The trends documented in this short, accessible book make this reality all too apparent. Temperatures are rising, forests are shrinking, and populations of humans and their vehicles are growing, as is the need for food, energy, metal, and timber. We hope this compilation will encourage all of us as producers and consumers, as educators and students, as policymakers and citizens, and as community and business leaders to give priority to creating a sustainable world—one in which our children can enjoy as enriching lives as some of us have had.
The process of writing Vital Signs is a complex one, drawing on the support of thousands of Worldwatch friends. To investigate such a broad array of trends, we depend on the guidance of numerous experts who offer comments on our drafts and supply the data that provide the foundations for each trend. This year we would especially like to thank Otto Beaujon, Colin Couchman, Tom Damassa, Serena Fortuna, Pat Franklin, Jenny Gitlitz, Mark Haltmeier, Mario Hartloper, Frank Jamerson, Rachel Kaufman, David Lennett, Petra Löw, Mette Løyche Wilke, Birger Madsen, Eric Martinot, Peter Maxson, Paul Maycock, Iain McGhee, Pat Mooney, Mika Ohbayashi, Olexi Pasyuk, David Pimental, Steven Piper, Patricia Plunkert, Alfredo Quarto, Silvia Ribeiro, David Roodman, Mycle Schneider, Wolfgang Schreiber, Paul Scott, Vladimir Slivyak, Asa Tapley, Jim Thomas, Jay Townley, Wayne Wagner, Rasna Warah, Katherine Laura Watts, Kamill Wipyewski, Angelika Wirtz, and Gregor Wolbring.
We would also like to give a special acknowledgment to the contributions of Tim Whorf, a staff research associate with the Carbon Dioxide Research Group at the Scripps Institution of Oceanography, who passed away this last year. Tim provided climate data to Worldwatch over the past eight years.

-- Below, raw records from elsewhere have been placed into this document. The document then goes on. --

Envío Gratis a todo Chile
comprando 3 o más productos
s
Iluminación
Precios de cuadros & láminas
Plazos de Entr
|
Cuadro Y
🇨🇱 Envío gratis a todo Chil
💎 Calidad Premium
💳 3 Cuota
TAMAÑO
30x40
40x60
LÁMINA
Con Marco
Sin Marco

He and his important work will be missed.
This year we drew on the expertise of several researchers beyond the walls of the Institute. Former Worldwatch researcher Nick Lenssen continued to track the growth of nuclear energy. Recent Worldwatch interns Katie Carrus, Lindsay Hower Jordan, and Katja Rottmann contributed three articles. Linda Greer of the Natural Resources Defense Council and Michael Bender of the Mercury Policy Project provided an overview of global mercury usage. Hope Shand and Kathy Jo Wetter of the ETC Group investigated the growth of nanotechnology. Kevin Eckerle, a consultant at the U.N. Environment Programme at the time, described plant diversity trends. And Susan Shaheen, program leader at Partners for Advanced Transit and Highways at the University of California Berkeley, examined the recent expansion in global car-sharing services.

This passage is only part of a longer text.